ADX-2191 ocular lymphoma trial timeline and ADX-248 atopic dermatitis program
Beyond reproxalap, Brady pointed to ADX-2191, an orphan drug-designated intravitreal methotrexate formulation for primary vitreoretinal lymphoma, which he referred to as ocular lymphoma. He described the disease as fatal and said it can metastasize to the brain. He said the condition is currently treated with compounded methotrexate and emphasized that an approved formulation “does not exist today.”
Brady said Aldeyra has a “one-trial agreement” with the FDA for a single pivotal trial comparing twice-weekly injections of ADX-2191 versus monthly injections, noting that more frequent dosing is associated in the literature with faster cancer clearance. He said he hopes to have data by the end of the year or in the first part of next year, followed by an NDA submission.
On earlier-stage assets, Brady discussed ADX-248 as an oral RASP modulator program for atopic dermatitis, describing it as a more potent “second cousin” of reproxalap suited to once-daily dosing. He said the company is in the middle of Phase 1 and that the drug appears well-tolerated in patients, supporting once-a-day administration. Brady said Aldeyra expects Phase 1 to conclude around mid-year, with Phase 2 planned for the second half of the year and data expected next year. He positioned ADX-248 as potentially addressing a need for oral options for mild-to-moderate atopic dermatitis, particularly for patients who prefer to avoid injectable therapies.
Brady also briefly addressed liquidity, stating the company reported $75 million in cash as of the end of the third quarter, which he said supports roughly two years of runway through the end of next year. He said the cash position covers potential additional dry eye work if needed and supports other programs including ADX-246 in dry age-related macular degeneration. Brady added that an AbbVie option exercise, if it occurs, would further strengthen Aldeyra’s capitalization.
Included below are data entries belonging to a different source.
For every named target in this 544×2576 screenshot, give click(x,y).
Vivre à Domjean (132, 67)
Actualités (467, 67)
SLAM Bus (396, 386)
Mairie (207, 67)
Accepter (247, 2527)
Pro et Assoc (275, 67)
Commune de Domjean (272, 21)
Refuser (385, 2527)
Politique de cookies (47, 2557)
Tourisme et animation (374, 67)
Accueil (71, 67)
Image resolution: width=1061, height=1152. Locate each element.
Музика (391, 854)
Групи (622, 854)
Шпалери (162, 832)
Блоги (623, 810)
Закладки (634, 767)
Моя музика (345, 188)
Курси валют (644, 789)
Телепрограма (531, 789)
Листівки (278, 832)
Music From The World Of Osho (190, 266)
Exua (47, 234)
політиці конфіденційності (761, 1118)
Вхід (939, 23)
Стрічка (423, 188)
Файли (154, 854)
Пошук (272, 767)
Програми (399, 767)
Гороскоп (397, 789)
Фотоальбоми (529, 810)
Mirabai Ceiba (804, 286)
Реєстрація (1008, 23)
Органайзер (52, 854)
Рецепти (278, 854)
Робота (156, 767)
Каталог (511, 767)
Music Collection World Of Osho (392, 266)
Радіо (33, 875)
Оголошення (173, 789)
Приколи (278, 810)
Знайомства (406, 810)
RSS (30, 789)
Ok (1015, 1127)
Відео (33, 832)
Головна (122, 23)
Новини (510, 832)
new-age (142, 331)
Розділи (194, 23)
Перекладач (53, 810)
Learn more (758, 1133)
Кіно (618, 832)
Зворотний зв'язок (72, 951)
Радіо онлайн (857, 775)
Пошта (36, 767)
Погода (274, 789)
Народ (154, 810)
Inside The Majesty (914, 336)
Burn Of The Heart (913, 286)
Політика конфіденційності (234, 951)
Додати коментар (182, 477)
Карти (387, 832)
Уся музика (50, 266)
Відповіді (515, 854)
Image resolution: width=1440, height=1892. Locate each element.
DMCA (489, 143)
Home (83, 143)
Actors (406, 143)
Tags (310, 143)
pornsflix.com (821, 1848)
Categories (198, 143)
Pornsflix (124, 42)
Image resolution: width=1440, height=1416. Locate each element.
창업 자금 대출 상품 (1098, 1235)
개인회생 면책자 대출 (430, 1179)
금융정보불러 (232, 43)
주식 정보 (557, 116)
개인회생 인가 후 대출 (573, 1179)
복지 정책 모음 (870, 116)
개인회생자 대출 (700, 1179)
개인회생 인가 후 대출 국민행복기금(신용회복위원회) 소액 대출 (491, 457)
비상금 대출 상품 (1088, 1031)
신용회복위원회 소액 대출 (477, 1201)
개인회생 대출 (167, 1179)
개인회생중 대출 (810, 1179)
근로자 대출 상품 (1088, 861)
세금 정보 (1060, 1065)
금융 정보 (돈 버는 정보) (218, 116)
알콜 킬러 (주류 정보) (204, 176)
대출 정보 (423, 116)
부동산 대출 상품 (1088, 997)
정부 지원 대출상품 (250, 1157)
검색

About Aldeyra Therapeutics (NASDAQ:ALDX)
Aldeyra Therapeutics, Inc is a clinical-stage biopharmaceutical company focused on the discovery, development and commercialization of novel small molecule therapies for immune-mediated diseases. The company’s research efforts center on targeted alkenals, a class of reactive aldehyde species that play a key role in inflammatory pathways. By selectively modulating these pathways, Aldeyra aims to address both ocular and systemic indications with high unmet medical need.
The company’s lead product candidate, reproxalap, is being investigated in several ophthalmic disorders, including dry eye disease, allergic conjunctivitis and non-infectious anterior uveitis.